__Your assignment__
If a line in the entries below includes "link", pick it out and copy it.

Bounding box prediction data
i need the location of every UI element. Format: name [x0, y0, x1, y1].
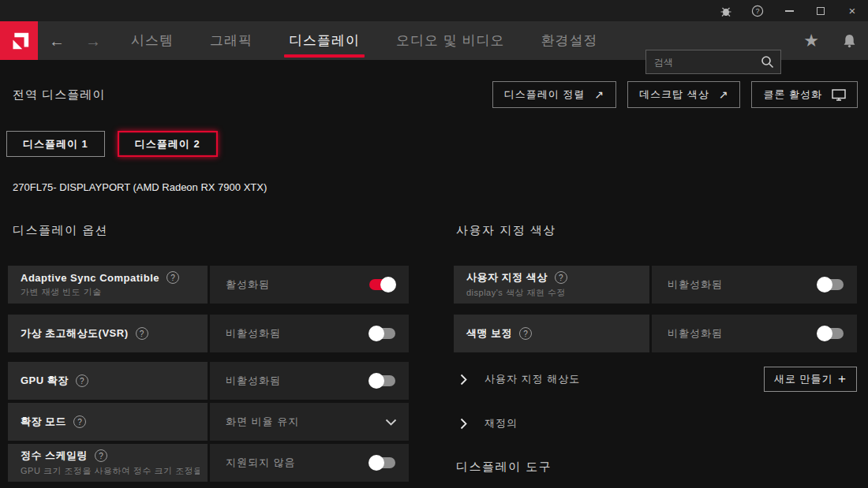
- navbar: ← → 시스템 그래픽 디스플레이 오디오 및 비디오 환경설정 ★: [0, 21, 868, 60]
- overrides-expander[interactable]: 재정의: [460, 416, 518, 430]
- help-icon[interactable]: ?: [519, 327, 532, 340]
- close-icon[interactable]: ×: [836, 0, 868, 21]
- external-link-icon: ↗: [719, 88, 729, 101]
- setting-label: 색맹 보정: [466, 326, 512, 341]
- setting-sublabel: display's 색상 재현 수정: [466, 287, 642, 299]
- setting-label: 정수 스케일링: [21, 449, 88, 463]
- setting-value: 화면 비율 유지: [226, 415, 385, 429]
- setting-label: GPU 확장: [21, 374, 69, 388]
- help-icon[interactable]: ?: [76, 374, 88, 387]
- display-options-heading: 디스플레이 옵션: [13, 223, 108, 238]
- expander-label: 사용자 지정 해상도: [485, 372, 580, 386]
- bug-report-icon[interactable]: [710, 0, 742, 21]
- setting-value: 활성화됨: [226, 278, 369, 292]
- setting-row-scaling-mode: 확장 모드 ? 화면 비율 유지: [8, 403, 409, 441]
- monitor-icon: [832, 89, 846, 101]
- setting-value: 비활성화됨: [226, 326, 369, 341]
- connected-display-info: 270FL75- DISPLAYPORT (AMD Radeon RX 7900…: [13, 181, 267, 193]
- setting-sublabel: GPU 크기 조정을 사용하여 정수 크기 조정을 허...: [21, 465, 200, 477]
- setting-row-color-deficiency: 색맹 보정 ? 비활성화됨: [454, 315, 857, 352]
- setting-value: 비활성화됨: [668, 326, 817, 341]
- display-1-button[interactable]: 디스플레이 1: [6, 131, 105, 157]
- help-icon[interactable]: ?: [95, 449, 107, 462]
- enable-clone-button[interactable]: 클론 활성화: [751, 81, 858, 108]
- search-input[interactable]: [654, 57, 761, 68]
- tab-audio-video[interactable]: 오디오 및 비디오: [396, 21, 504, 60]
- setting-row-vsr: 가상 초고해상도(VSR) ? 비활성화됨: [8, 315, 409, 352]
- display-selector: 디스플레이 1 디스플레이 2: [6, 131, 218, 157]
- custom-resolution-expander[interactable]: 사용자 지정 해상도: [460, 372, 580, 386]
- setting-row-custom-color: 사용자 지정 색상 ? display's 색상 재현 수정 비활성화됨: [454, 266, 857, 304]
- forward-arrow-icon[interactable]: →: [85, 33, 101, 49]
- display-tools-heading: 디스플레이 도구: [456, 460, 552, 475]
- custom-color-heading: 사용자 지정 색상: [456, 223, 556, 238]
- help-icon[interactable]: ?: [73, 415, 86, 428]
- setting-value: 비활성화됨: [226, 374, 369, 388]
- custom-color-toggle[interactable]: [817, 279, 844, 290]
- setting-label: Adaptive Sync Compatible: [21, 272, 159, 284]
- display-2-button[interactable]: 디스플레이 2: [118, 131, 218, 157]
- header-actions: 디스플레이 정렬 ↗ 데스크탑 색상 ↗ 클론 활성화: [492, 81, 858, 108]
- setting-label: 사용자 지정 색상: [466, 270, 548, 285]
- gpu-scaling-toggle[interactable]: [369, 375, 395, 386]
- titlebar: ? ×: [0, 0, 868, 21]
- expander-label: 재정의: [485, 416, 518, 430]
- main-tabs: 시스템 그래픽 디스플레이 오디오 및 비디오 환경설정: [131, 21, 597, 60]
- setting-label: 가상 초고해상도(VSR): [21, 326, 129, 341]
- maximize-icon[interactable]: [805, 0, 836, 21]
- scaling-mode-dropdown[interactable]: 화면 비율 유지: [210, 403, 409, 441]
- help-icon[interactable]: ?: [742, 0, 773, 21]
- arrange-displays-button[interactable]: 디스플레이 정렬 ↗: [492, 81, 616, 108]
- external-link-icon: ↗: [594, 88, 604, 101]
- radeon-software-window: ? × ← → 시스템 그래픽 디스플레이 오디오 및 비디오 환경설정: [0, 0, 868, 488]
- help-icon[interactable]: ?: [136, 327, 148, 340]
- setting-value: 지원되지 않음: [226, 456, 369, 470]
- search-icon: [761, 55, 774, 69]
- tab-system[interactable]: 시스템: [131, 21, 174, 60]
- chevron-right-icon: [460, 374, 467, 386]
- setting-label: 확장 모드: [21, 415, 66, 429]
- setting-sublabel: 가변 재생 빈도 기술: [21, 286, 200, 298]
- plus-icon: +: [838, 371, 847, 387]
- chevron-down-icon: [385, 419, 397, 426]
- minimize-icon[interactable]: [773, 0, 805, 21]
- tab-preferences[interactable]: 환경설정: [541, 21, 597, 60]
- integer-scaling-toggle[interactable]: [369, 457, 395, 468]
- setting-row-integer-scaling: 정수 스케일링 ? GPU 크기 조정을 사용하여 정수 크기 조정을 허...…: [8, 444, 409, 482]
- svg-text:?: ?: [755, 7, 759, 15]
- chevron-right-icon: [460, 418, 467, 430]
- search-box[interactable]: [645, 50, 781, 74]
- color-deficiency-toggle[interactable]: [817, 328, 844, 339]
- setting-value: 비활성화됨: [668, 278, 817, 292]
- help-icon[interactable]: ?: [166, 271, 179, 284]
- adaptive-sync-toggle[interactable]: [369, 279, 395, 290]
- tab-display[interactable]: 디스플레이: [289, 21, 360, 60]
- desktop-colors-button[interactable]: 데스크탑 색상 ↗: [627, 81, 740, 108]
- notifications-bell-icon[interactable]: [835, 21, 863, 60]
- page-title: 전역 디스플레이: [13, 88, 105, 102]
- favorites-star-icon[interactable]: ★: [797, 21, 825, 60]
- setting-row-adaptive-sync: Adaptive Sync Compatible ? 가변 재생 빈도 기술 활…: [8, 266, 409, 304]
- back-arrow-icon[interactable]: ←: [49, 33, 65, 49]
- tab-graphics[interactable]: 그래픽: [210, 21, 253, 60]
- help-icon[interactable]: ?: [555, 271, 567, 284]
- setting-row-gpu-scaling: GPU 확장 ? 비활성화됨: [8, 362, 409, 400]
- create-new-button[interactable]: 새로 만들기 +: [764, 367, 857, 392]
- vsr-toggle[interactable]: [369, 328, 395, 339]
- amd-logo[interactable]: [0, 21, 38, 60]
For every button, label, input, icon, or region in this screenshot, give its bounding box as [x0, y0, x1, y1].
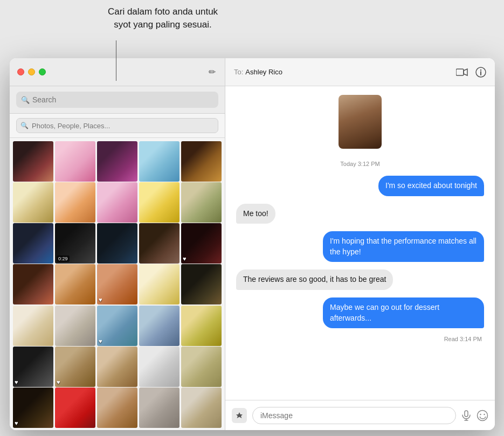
search-icon: 🔍 — [21, 96, 30, 104]
svg-point-9 — [484, 413, 485, 414]
photo-cell[interactable] — [13, 264, 53, 304]
svg-point-8 — [480, 413, 481, 414]
close-button[interactable] — [17, 68, 24, 75]
message-input[interactable] — [252, 407, 456, 424]
messages-title-bar: To: Ashley Rico — [225, 58, 495, 86]
photo-cell[interactable]: ♥ — [13, 347, 53, 387]
photo-cell[interactable] — [139, 387, 179, 428]
message-input-area — [225, 400, 495, 430]
messages-panel: To: Ashley Rico — [225, 58, 495, 430]
photos-search-bar: 🔍 — [10, 114, 225, 138]
message-row-incoming: The reviews are so good, it has to be gr… — [236, 269, 484, 290]
annotation-text: Cari dalam foto anda untuk syot yang pal… — [108, 5, 218, 31]
message-bubble: Me too! — [236, 204, 275, 224]
photo-cell[interactable] — [181, 264, 222, 304]
svg-rect-0 — [456, 69, 464, 75]
photos-panel: ✏ 🔍 🔍 0:29♥♥♥♥♥♥ — [10, 58, 225, 430]
photo-cell[interactable] — [97, 347, 137, 387]
duration-badge: 0:29 — [57, 255, 70, 262]
photo-cell[interactable] — [55, 387, 95, 428]
message-row-outgoing: I'm so excited about tonight — [236, 176, 484, 196]
photo-cell[interactable] — [55, 306, 95, 346]
message-row-outgoing: Maybe we can go out for dessert afterwar… — [236, 297, 484, 328]
photo-cell[interactable] — [181, 306, 222, 346]
info-icon[interactable] — [475, 67, 486, 78]
photo-cell[interactable] — [139, 141, 179, 182]
photos-search-input[interactable] — [16, 118, 218, 133]
photo-cell[interactable] — [13, 141, 53, 182]
minimize-button[interactable] — [28, 68, 35, 75]
photo-cell[interactable] — [139, 264, 179, 304]
profile-image — [339, 95, 382, 149]
photo-cell[interactable] — [181, 141, 222, 182]
photos-search-icon: 🔍 — [20, 122, 29, 129]
photo-cell[interactable]: ♥ — [97, 264, 137, 304]
photo-grid: 0:29♥♥♥♥♥♥ — [10, 138, 225, 430]
annotation-line — [116, 40, 116, 81]
photo-cell[interactable]: ♥ — [13, 387, 53, 428]
message-row-outgoing: I'm hoping that the performance matches … — [236, 231, 484, 262]
messages-search-bar: 🔍 — [10, 86, 225, 114]
emoji-icon[interactable] — [477, 410, 488, 421]
compose-icon[interactable]: ✏ — [206, 67, 217, 78]
maximize-button[interactable] — [39, 68, 46, 75]
app-store-icon[interactable] — [232, 408, 247, 423]
to-label: To: — [234, 68, 243, 76]
profile-image-container — [236, 95, 484, 149]
message-row-incoming: Me too! — [236, 204, 484, 224]
svg-rect-4 — [465, 411, 468, 417]
photo-cell[interactable] — [97, 182, 137, 223]
app-window: ✏ 🔍 🔍 0:29♥♥♥♥♥♥ To: Ashley Rico — [10, 58, 495, 430]
photo-cell[interactable] — [181, 387, 222, 428]
messages-search-input[interactable] — [16, 92, 218, 108]
photo-cell[interactable] — [181, 182, 222, 223]
read-receipt: Read 3:14 PM — [236, 336, 482, 342]
traffic-lights — [17, 68, 46, 75]
photo-cell[interactable] — [55, 264, 95, 304]
voice-icon[interactable] — [461, 410, 471, 421]
svg-point-3 — [480, 69, 481, 70]
message-bubble: I'm hoping that the performance matches … — [323, 231, 484, 262]
photo-cell[interactable] — [139, 223, 179, 264]
photo-cell[interactable] — [13, 306, 53, 346]
message-bubble: The reviews are so good, it has to be gr… — [236, 269, 393, 290]
photo-cell[interactable]: ♥ — [97, 306, 137, 346]
photo-cell[interactable] — [13, 182, 53, 223]
message-bubble: Maybe we can go out for dessert afterwar… — [323, 297, 484, 328]
recipient-name: Ashley Rico — [245, 68, 456, 76]
photo-cell[interactable] — [55, 182, 95, 223]
messages-area: Today 3:12 PMI'm so excited about tonigh… — [225, 86, 495, 400]
photo-cell[interactable] — [97, 141, 137, 182]
photo-cell[interactable]: ♥ — [181, 223, 222, 264]
photo-cell[interactable]: 0:29 — [55, 223, 95, 264]
photo-cell[interactable] — [55, 141, 95, 182]
messages-actions — [456, 67, 486, 78]
photo-cell[interactable] — [13, 223, 53, 264]
photo-cell[interactable] — [139, 182, 179, 223]
photo-cell[interactable] — [139, 306, 179, 346]
photo-cell[interactable]: ♥ — [55, 347, 95, 387]
left-title-bar: ✏ — [10, 58, 225, 86]
message-bubble: I'm so excited about tonight — [378, 176, 484, 196]
photo-cell[interactable] — [139, 347, 179, 387]
video-call-icon[interactable] — [456, 68, 468, 77]
photo-cell[interactable] — [97, 223, 137, 264]
photo-cell[interactable] — [97, 387, 137, 428]
message-timestamp: Today 3:12 PM — [236, 161, 484, 167]
photo-cell[interactable] — [181, 347, 222, 387]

__Output for this task__
- external-link-icon: ↗: [719, 88, 729, 101]
- external-link-icon: ↗: [594, 88, 604, 101]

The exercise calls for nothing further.